Trauma manifested itself in different ways for the rest of his family. The sister above him has a really huge obsession with fruits. Her house is packed full of fruit in every corner, Dam says. Recently, she explained that the reason was that when they were kids, she felt they didn’t have enough to eat and she used to always crave fruit, but they couldn’t afford them often. “So now as an adult, she’s obsessed.” For his mother, who rarely speaks about her life in Vietnam, the wounds from the war run deep. The conflict lasted from 1955 to 1975 and pitted the communist government of North Vietnam and their allies the Viet Cong in the south against the government of South Vietnam, which was backed by the United States. And after fleeing her home, she had no desire to ever return.

As a single mum struggling to survive in a new country, “she never had the opportunity to look back, she just kept going forward. Now, sadly, she’s older. I think it’s coming very heavily. She suffers a lot from night terrors.” The nightmares are always about her running. “It’s one of these things where you can only hold them off so long.”

Drawing on his own experience of conflict, dislocation, shame and anxiety, Dam’s dances tackle heavy and difficult themes but “I usually look at them as celebratory works,” he says.

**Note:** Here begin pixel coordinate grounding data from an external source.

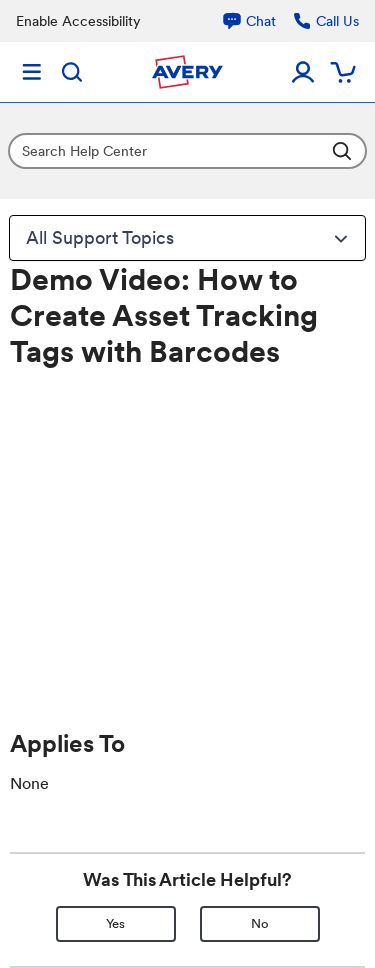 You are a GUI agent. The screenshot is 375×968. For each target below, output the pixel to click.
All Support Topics (189, 238)
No (260, 923)
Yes (115, 923) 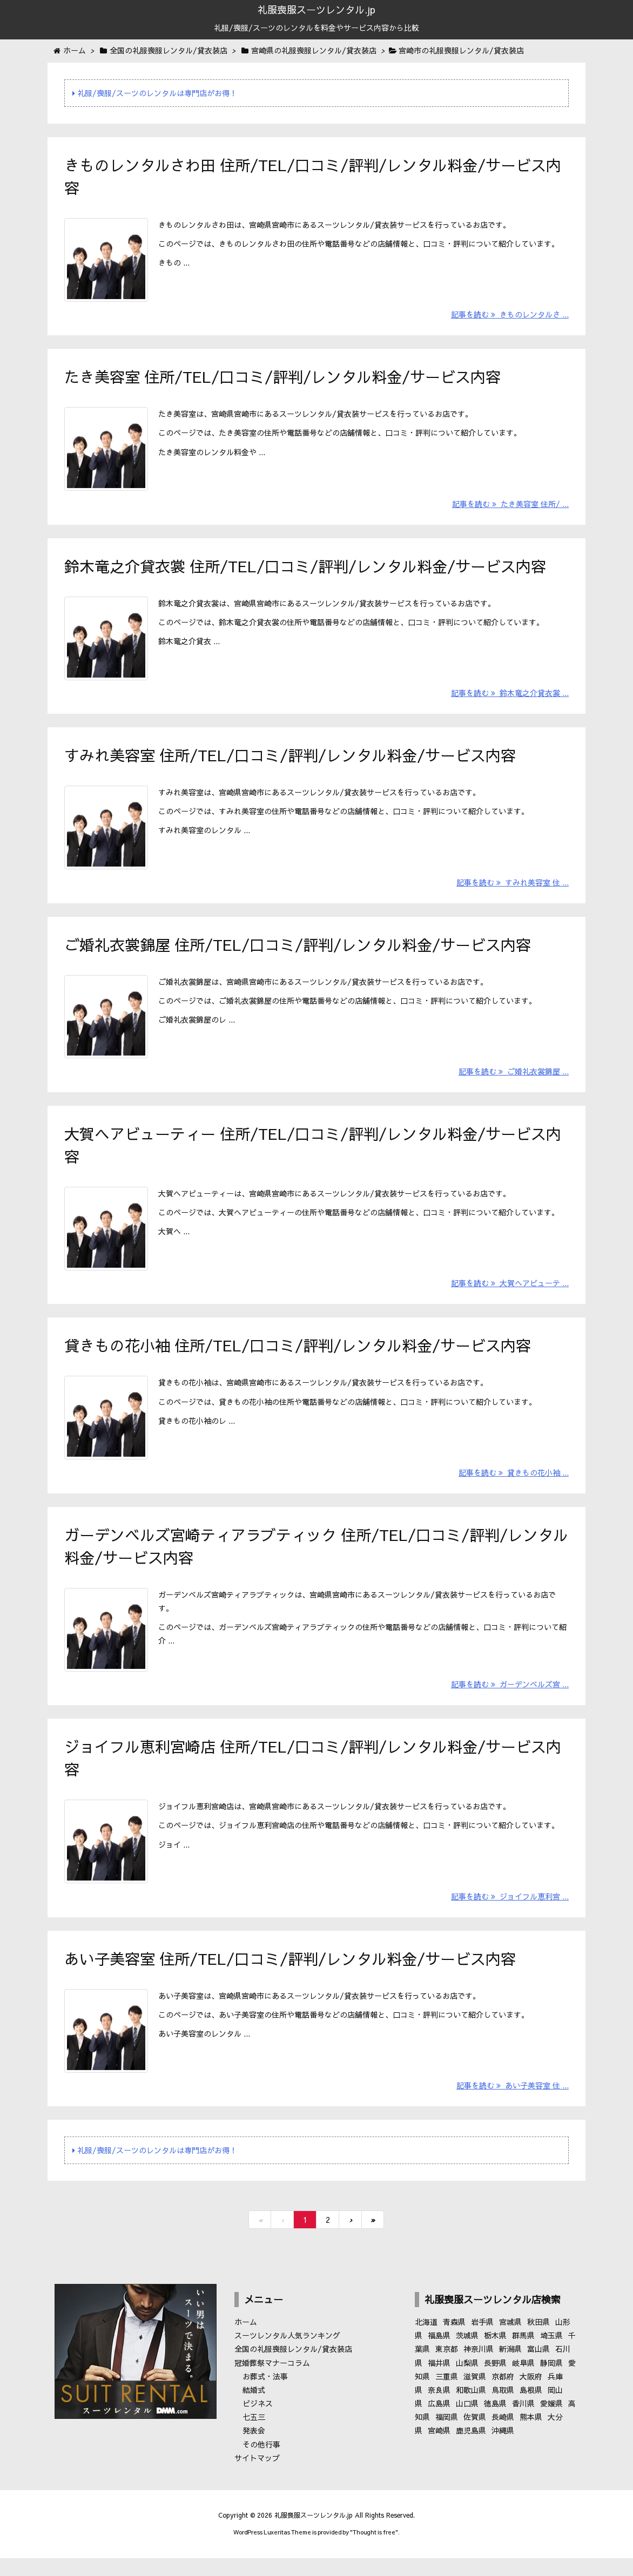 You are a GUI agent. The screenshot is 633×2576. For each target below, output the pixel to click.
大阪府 (531, 2395)
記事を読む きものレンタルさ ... (510, 316)
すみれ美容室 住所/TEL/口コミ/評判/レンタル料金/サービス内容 (290, 761)
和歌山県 (471, 2409)
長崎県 (502, 2436)
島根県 (531, 2409)
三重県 (446, 2395)
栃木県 (495, 2354)
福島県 (439, 2354)
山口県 (467, 2422)
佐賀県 (474, 2436)
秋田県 (538, 2341)
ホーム (245, 2341)
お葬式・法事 (265, 2395)
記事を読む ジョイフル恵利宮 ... (510, 1913)
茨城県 (467, 2354)
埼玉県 (551, 2354)
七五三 (254, 2436)
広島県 (439, 2422)
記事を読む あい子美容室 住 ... (512, 2104)
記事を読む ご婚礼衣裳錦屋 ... (514, 1081)
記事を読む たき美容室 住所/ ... (510, 507)
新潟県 (510, 2368)
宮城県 (510, 2341)
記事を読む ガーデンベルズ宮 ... (510, 1699)
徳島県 (495, 2422)
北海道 (426, 2341)
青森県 (454, 2341)
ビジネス (258, 2422)
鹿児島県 (471, 2449)
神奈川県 (478, 2368)
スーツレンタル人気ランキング (287, 2354)
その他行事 (261, 2463)
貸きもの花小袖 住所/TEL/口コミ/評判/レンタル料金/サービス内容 (297, 1357)
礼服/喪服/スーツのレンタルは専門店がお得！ (154, 92)
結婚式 (254, 2409)
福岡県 (446, 2436)
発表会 (254, 2449)
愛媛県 (551, 2422)
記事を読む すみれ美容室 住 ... (512, 889)
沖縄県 (502, 2449)
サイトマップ (257, 2476)
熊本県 (531, 2436)
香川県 (523, 2422)
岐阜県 (523, 2381)
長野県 (495, 2381)
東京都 (446, 2368)
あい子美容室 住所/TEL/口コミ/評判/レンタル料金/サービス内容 (290, 1975)
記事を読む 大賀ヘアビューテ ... (510, 1294)
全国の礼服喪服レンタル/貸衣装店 (293, 2368)
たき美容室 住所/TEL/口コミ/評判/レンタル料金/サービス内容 (282, 378)
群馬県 (523, 2354)
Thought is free (374, 2551)
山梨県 (467, 2381)
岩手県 (482, 2341)
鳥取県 (502, 2409)
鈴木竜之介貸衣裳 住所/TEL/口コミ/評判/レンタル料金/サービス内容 (305, 569)
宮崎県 (439, 2449)
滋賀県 (474, 2395)
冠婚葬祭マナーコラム (272, 2381)
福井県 (439, 2381)
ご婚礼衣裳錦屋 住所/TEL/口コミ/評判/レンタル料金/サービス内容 (297, 952)
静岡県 (551, 2381)
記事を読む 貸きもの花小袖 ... (514, 1485)
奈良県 (439, 2409)
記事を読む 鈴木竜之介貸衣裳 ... (510, 698)
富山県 (538, 2368)
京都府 (502, 2395)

They are rooted in a social consciousness and a desire to advocate for equality, he says, “I would describe it sometimes as challenging, but necessary.” There’s a sense of figuring things out through movement: “making work has always been a series of trying to solve some questions that I had that have always emerged,” he says. “If the puzzle is insolvable or that I’m not brilliant enough to solve them, I just keep hacking away at it.”

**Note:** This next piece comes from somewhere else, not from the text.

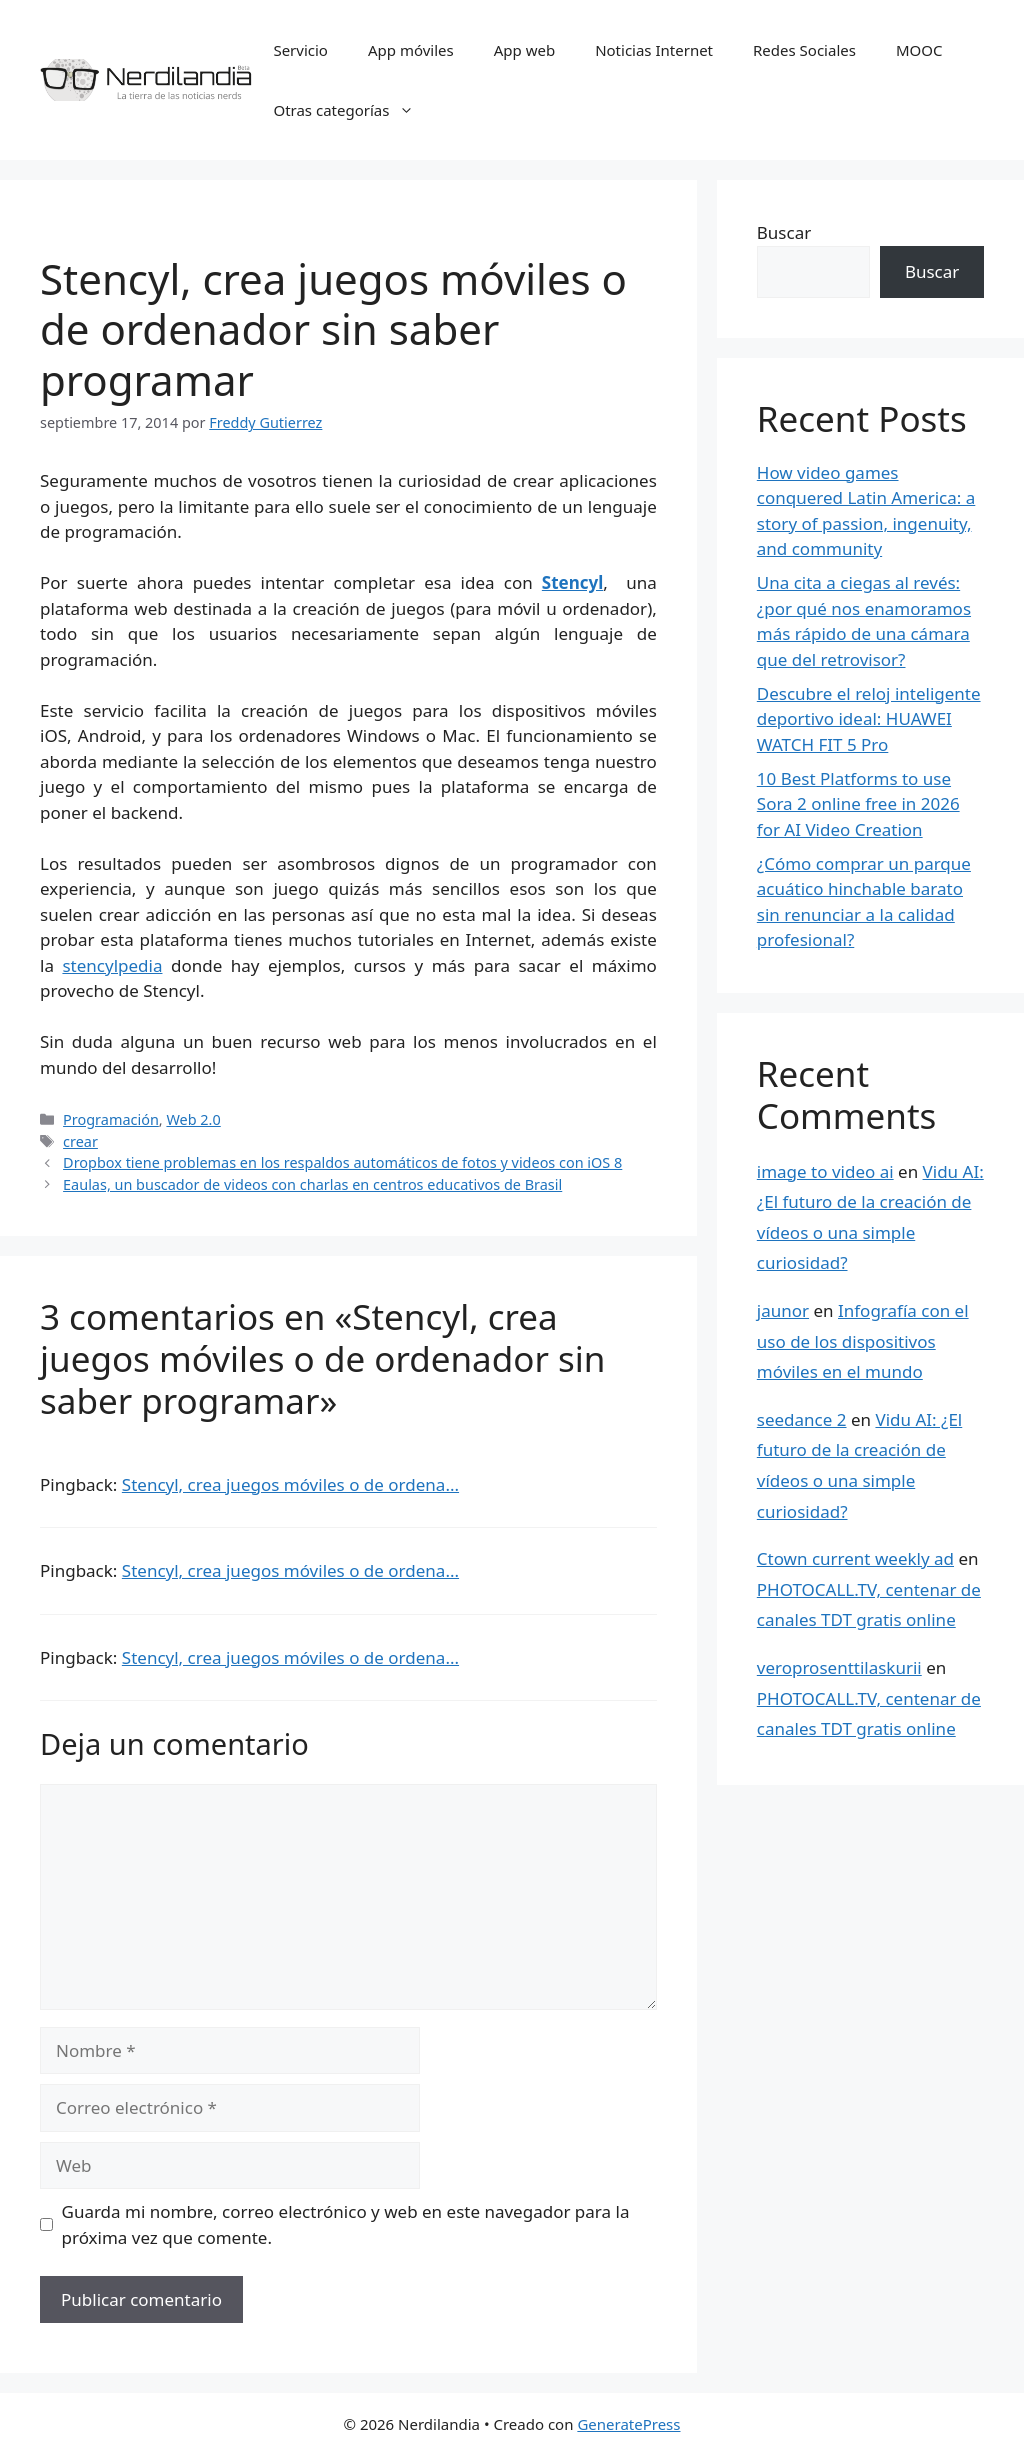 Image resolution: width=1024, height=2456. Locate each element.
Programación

Dam never wanted to be a choreographer. “I just wanted to do one thing in my life, really, and that was just to dance and experience the world through the art form.” But his work as a choreographer has taken him around the world. Dam spent five years in Hong Kong running the contemporary dance department at a conservatoire academy.

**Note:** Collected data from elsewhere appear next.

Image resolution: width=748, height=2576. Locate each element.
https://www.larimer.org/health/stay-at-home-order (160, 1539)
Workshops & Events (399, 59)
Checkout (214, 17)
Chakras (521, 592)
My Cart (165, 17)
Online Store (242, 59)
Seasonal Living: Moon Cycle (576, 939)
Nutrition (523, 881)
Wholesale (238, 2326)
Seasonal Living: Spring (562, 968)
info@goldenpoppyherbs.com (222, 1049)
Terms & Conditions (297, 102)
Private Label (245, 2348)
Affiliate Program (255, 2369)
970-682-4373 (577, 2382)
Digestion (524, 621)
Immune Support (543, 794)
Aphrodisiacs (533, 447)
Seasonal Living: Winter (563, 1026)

 He currently works primarily with his company – Van Huynh Company – in London, which is now based out Centre 151 – a community centre in Hackney that supports immigrants from Vietnam, Laos and Cambodia. Many of the dancers at the company he’s worked with for more than a decade. The oldest dancer in the company just turned 60, while there’s a mixture of body types. “I think that kind of breadth of representation is a bit more reflective of an organic community,” he says. “It kind of gives the working process a very rich fertile space.”

“The work is politicised simply just by my sheer presence: to be a queer Asian male dance artist working and making. The minute my voice is thrust into the energy, the minute my voice is thrust into the arena of the industry, it’s political,” he says.

It’s important for Dam to create a space where individuals of all backgrounds can feel seen. If it hadn’t been for watching Dirty Dancing as a young boy and seeing Patrick Swayze make dance super cool, who knows whether he would have given dance a go professionally. “It was almost like permission I think,” he says. “To be able to be present and visible as an East Asian artist means that there’s another generation that could look and perhaps dream that you could step outside of the four options you’ve got set for you.”

“I’m obviously just carrying the flag for South East Asian dancers,” he says, “but for me equality is across the scale.” In a recent piece with his long-time collaborator, the experimental artist Elaine Mitchener, called Moving Eastman, which premiered at the Barbican this season, he examined the work of Julius Eastman, who was also an African-American composer who would have been noted as the founding father of minimalist music.

“For a man who was so important and prominent, he was practically erased from history. And so just because I’m commenting on black rights or equality, for me, it’s the same. I think sometimes when people divide it too much, we have defeated ourselves by the division but have missed the point,” Dam says. In fact, a lot of the artist’s recent commentary centres around inclusivity. “That table is large enough for us to be there and present to have these very important conversations on art and where it’s going.”